Grouping documents with facets

A collection of documents can be arranged in a set of groups, such as by year of publication, by document author, or by keyword. With Ferenda, each such method of grouping is described in the form of a Facet. By providing a list of Facet objects in its facets() method, your docrepo can specify multiple ways of arranging the documents it’s handling. These facets are used to construct a static Table of contents for your site, as well as creating Atom feeds of all documents and defining the fields available for querying when using the REST API.
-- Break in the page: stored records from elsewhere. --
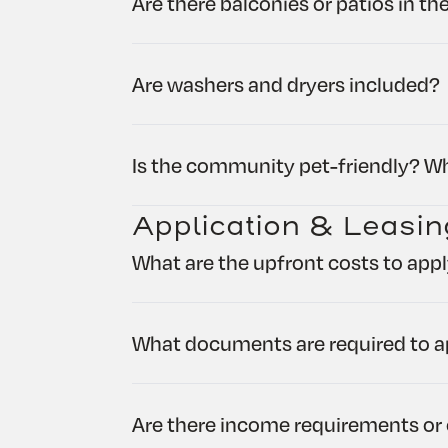
Are there balconies or patios in t
Are washers and dryers included?
Is the community pet-friendly? Wh
Application & Leasin
What are the upfront costs to app
What documents are required to a
Are there income requirements or 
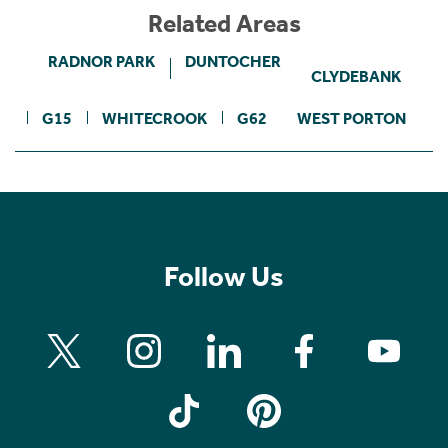
Related Areas
RADNOR PARK
DUNTOCHER
CLYDEBANK
G15
WHITECROOK
G62
WEST PORTON
Follow Us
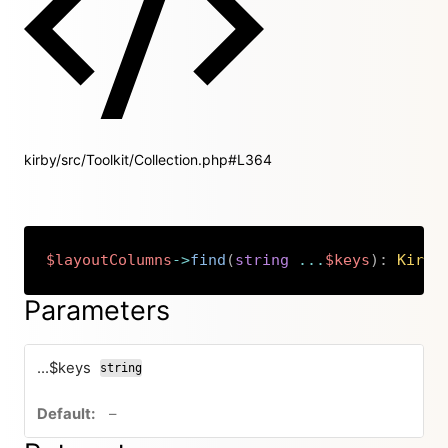
kirby/src/Toolkit/Collection.php#L364
$layoutColumns
->
find
(
string
...
$keys
)
:
Kirby
Copy
Parameters
...$keys
string
no default value
–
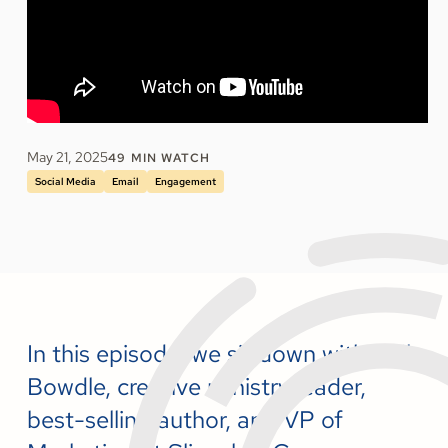
May 21, 2025
49
MIN WATCH
Social Media
Email
Engagement
In this episode, we sit down with Phil
Bowdle, creative ministry leader,
best-selling author, and VP of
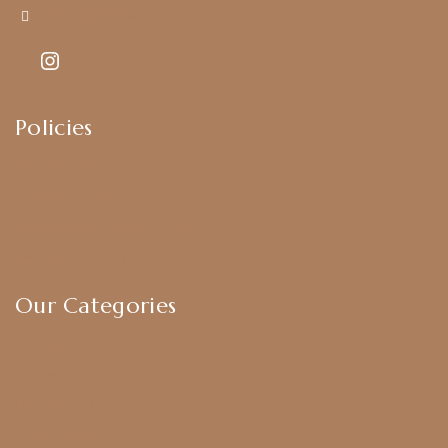
Kajal7794@gmail.com
Policies
Shipping Policy
Privacy Policy
Exchange & Return Policy
Terms & Conditions
Our Categories
Earrings
Chokers
Harram Set
Bridal Sets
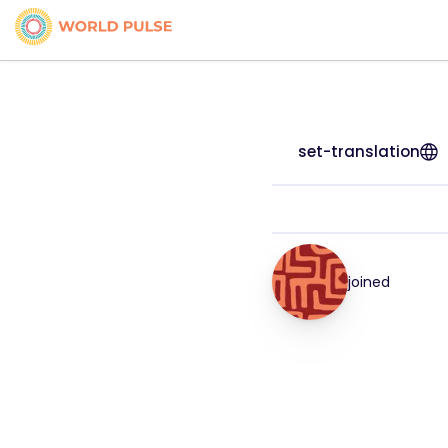
set-translation
joined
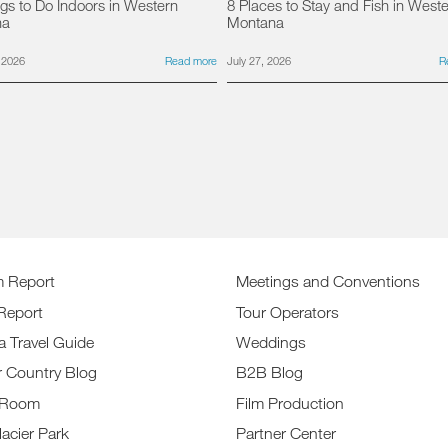
gs to Do Indoors in Western
8 Places to Stay and Fish in West
na
Montana
 2026
Read more
July 27, 2026
R
m Report
Meetings and Conventions
Report
Tour Operators
a Travel Guide
Weddings
r Country Blog
B2B Blog
 Room
Film Production
lacier Park
Partner Center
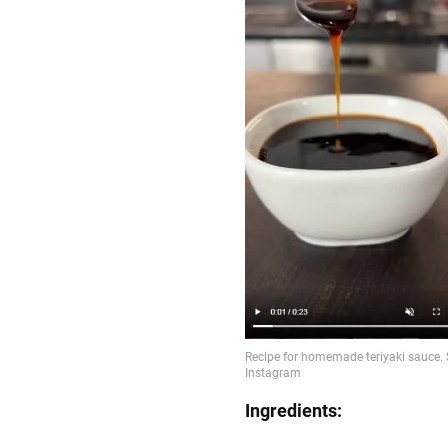
Ingredients:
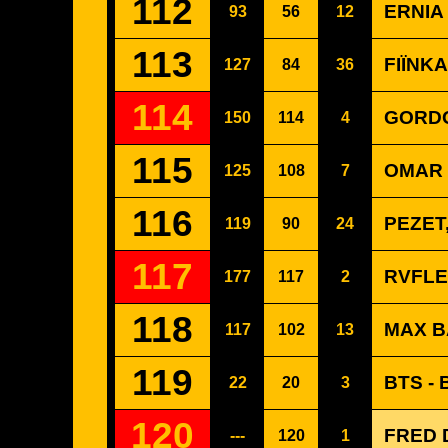
112
ERNIA
93
56
12
113
FIÏNKA 
127
84
36
114
GORDO
150
114
4
115
OMAR 
125
108
7
116
PEZET
119
90
24
117
RVFLE
177
117
2
118
MAX B
117
102
13
119
BTS -
22
20
3
120
FRED D
---
120
1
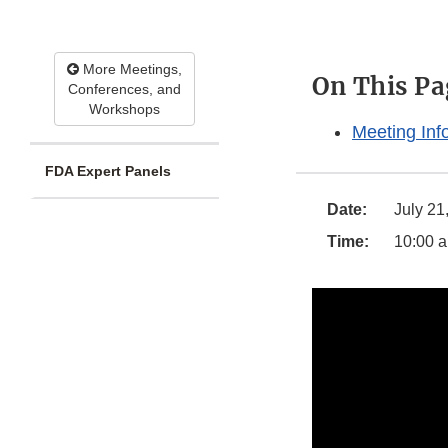
More Meetings,
On This Pa
Conferences, and
Workshops
Meeting Inf
FDA Expert Panels
Date:
July 21
Time:
10:00 a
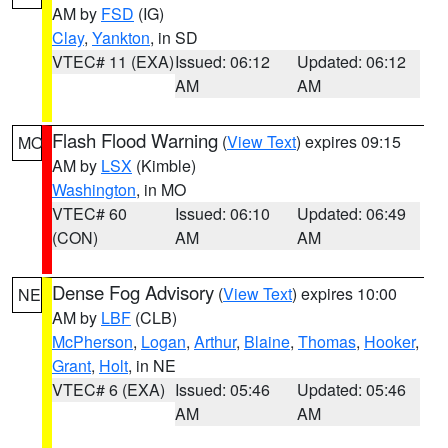
AM by
FSD
(IG)
Clay
,
Yankton
, in SD
VTEC# 11 (EXA)
Issued: 06:12
Updated: 06:12
AM
AM
Flash Flood Warning
(
View Text
) expires 09:15
MO
AM by
LSX
(Kimble)
Washington
, in MO
VTEC# 60
Issued: 06:10
Updated: 06:49
(CON)
AM
AM
Dense Fog Advisory
(
View Text
) expires 10:00
NE
AM by
LBF
(CLB)
McPherson
,
Logan
,
Arthur
,
Blaine
,
Thomas
,
Hooker
,
Grant
,
Holt
, in NE
VTEC# 6 (EXA)
Issued: 05:46
Updated: 05:46
AM
AM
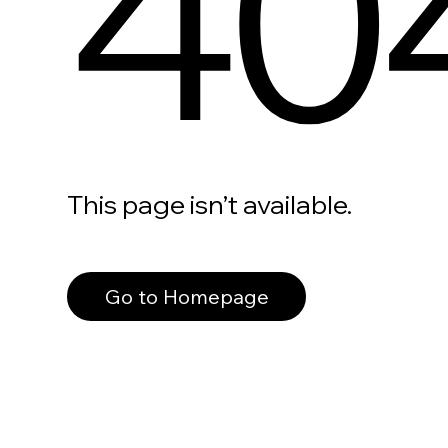
40
This page isn’t available.
Go to Homepage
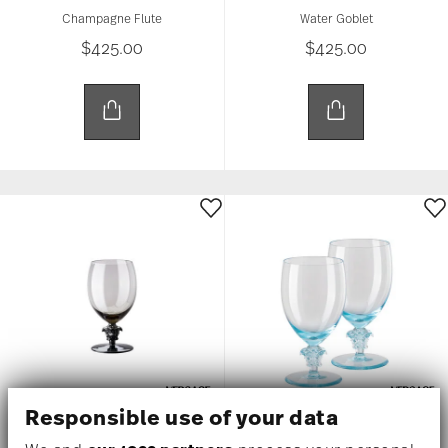
Champagne Flute
Water Goblet
$425.00
$425.00
Responsible use of your data
MEDUSA LUMIERE 2ND EDITION
MEDUSA LUMIERE 2ND EDITION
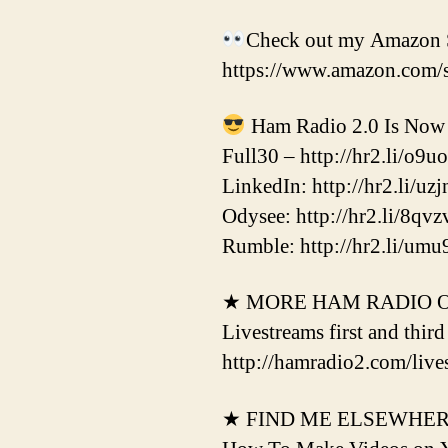
Check out my Amazon S
https://www.amazon.com/
Ham Radio 2.0 Is Now 
Full30 – http://hr2.li/o9u
LinkedIn: http://hr2.li/uzj
Odysee: http://hr2.li/8qvz
Rumble: http://hr2.li/umu
★ MORE HAM RADIO 
Livestreams first and thir
http://hamradio2.com/live
★ FIND ME ELSEWHE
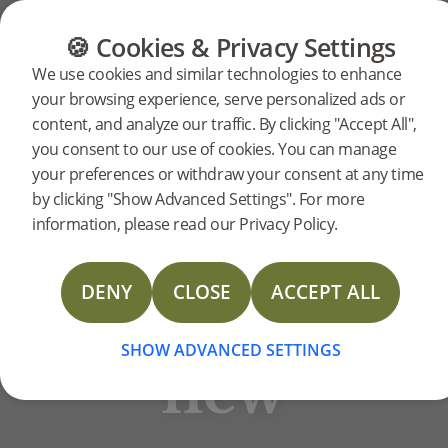
CATEGORIES
FLOOR GUIDE
PRODUC
🍪 Cookies & Privacy Settings
BJELIN STORIES
We use cookies and similar technologies to enhance
The
your browsing experience, serve personalized ads or
content, and analyze our traffic. By clicking "Accept All",
you consent to our use of cookies. You can manage
old
your preferences or withdraw your consent at any time
by clicking "Show Advanced Settings". For more
information, please read our Privacy Policy.
meets
DENY
CLOSE
ACCEPT ALL
the
SHOW ADVANCED SETTINGS
new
A facet object is initialized with a set of parameters that, taken together, define the method of grouping. These include the RDF predicate that contains the data used for grouping, the datatype to be used for that data, functions (or other callables) that sorts the data into discrete groups, and other parameters that affect eg. the sorting order or if a particular facet is used in a particular context.

Applying facets

Facets are used in several different contexts (see below) but the general steps for applying them are similar. First, all the data that might be needed by the total set of facets is collected. This is normally done by querying the triple store for it. Each facet contains information about which RDF predicate

Once this set of data is retrieved, as a giant table with one row for each resource (document), each facet is used to create a set of groups and place each document in zero or more of these groups.

Selectors and identificators

The grouping is primarily done through a selector function. The selector function recieves three arguments:

  • a dict with some basic information about one document (corresponding to one row),
  • the name of the current facet (binding), and
  • optionally some repo-dependent extra data in the form of an RDF graph.
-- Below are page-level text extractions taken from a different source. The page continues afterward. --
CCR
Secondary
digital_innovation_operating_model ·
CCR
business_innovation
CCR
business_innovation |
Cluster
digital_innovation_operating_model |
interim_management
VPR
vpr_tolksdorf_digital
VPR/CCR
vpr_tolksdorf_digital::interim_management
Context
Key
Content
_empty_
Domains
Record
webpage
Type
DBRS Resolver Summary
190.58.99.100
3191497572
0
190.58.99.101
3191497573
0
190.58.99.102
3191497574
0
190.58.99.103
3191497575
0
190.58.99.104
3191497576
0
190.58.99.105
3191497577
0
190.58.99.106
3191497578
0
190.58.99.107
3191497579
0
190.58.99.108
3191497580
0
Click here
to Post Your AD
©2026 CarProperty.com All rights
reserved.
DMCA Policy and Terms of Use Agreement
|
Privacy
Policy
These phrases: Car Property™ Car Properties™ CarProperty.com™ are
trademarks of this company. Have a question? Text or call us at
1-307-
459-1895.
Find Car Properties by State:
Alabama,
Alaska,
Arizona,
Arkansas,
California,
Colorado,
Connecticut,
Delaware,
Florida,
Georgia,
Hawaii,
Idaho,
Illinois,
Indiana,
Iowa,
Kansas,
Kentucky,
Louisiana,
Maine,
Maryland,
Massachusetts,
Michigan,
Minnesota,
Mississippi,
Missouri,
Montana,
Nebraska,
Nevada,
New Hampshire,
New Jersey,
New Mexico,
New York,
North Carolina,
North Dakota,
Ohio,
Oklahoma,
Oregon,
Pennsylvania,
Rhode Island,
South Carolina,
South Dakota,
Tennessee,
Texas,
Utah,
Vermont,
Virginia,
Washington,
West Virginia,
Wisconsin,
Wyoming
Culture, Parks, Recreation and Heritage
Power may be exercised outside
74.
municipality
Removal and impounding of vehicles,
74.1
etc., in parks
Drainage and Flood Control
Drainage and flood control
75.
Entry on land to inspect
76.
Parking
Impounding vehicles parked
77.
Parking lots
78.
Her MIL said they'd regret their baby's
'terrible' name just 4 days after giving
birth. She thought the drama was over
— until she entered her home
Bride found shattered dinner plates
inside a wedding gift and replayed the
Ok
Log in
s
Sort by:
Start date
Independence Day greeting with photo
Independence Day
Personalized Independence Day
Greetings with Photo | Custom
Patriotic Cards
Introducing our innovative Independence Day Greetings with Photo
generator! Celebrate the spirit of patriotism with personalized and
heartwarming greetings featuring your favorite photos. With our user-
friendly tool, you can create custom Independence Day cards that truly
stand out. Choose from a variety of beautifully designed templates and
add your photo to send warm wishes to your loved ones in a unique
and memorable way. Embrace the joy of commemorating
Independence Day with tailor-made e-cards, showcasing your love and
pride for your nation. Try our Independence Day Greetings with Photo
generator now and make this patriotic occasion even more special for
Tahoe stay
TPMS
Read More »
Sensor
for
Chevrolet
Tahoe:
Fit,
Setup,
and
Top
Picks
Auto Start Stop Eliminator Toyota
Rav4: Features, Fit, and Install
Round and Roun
It should return a single string, which should be a human-readable label for a grouping. The selector is called once for every document in the docrepo, and each document is sorted in one (or more, see below) group identified by that string. As a simple example, a selector may group documents into years of publication by finding the date of the dcterms:issued property and extracting the year part of it. The string returned by the should be suitable for end-user display.

Each facet also has a similar function called the identificator function. It recieves the same arguments as the selector function, but should return a string that is well suited for eg. a URI fragment, ie. not contain spaces or non-ascii characters.

The Facet class has a number of classmethods that can act as selectors and/or identificators.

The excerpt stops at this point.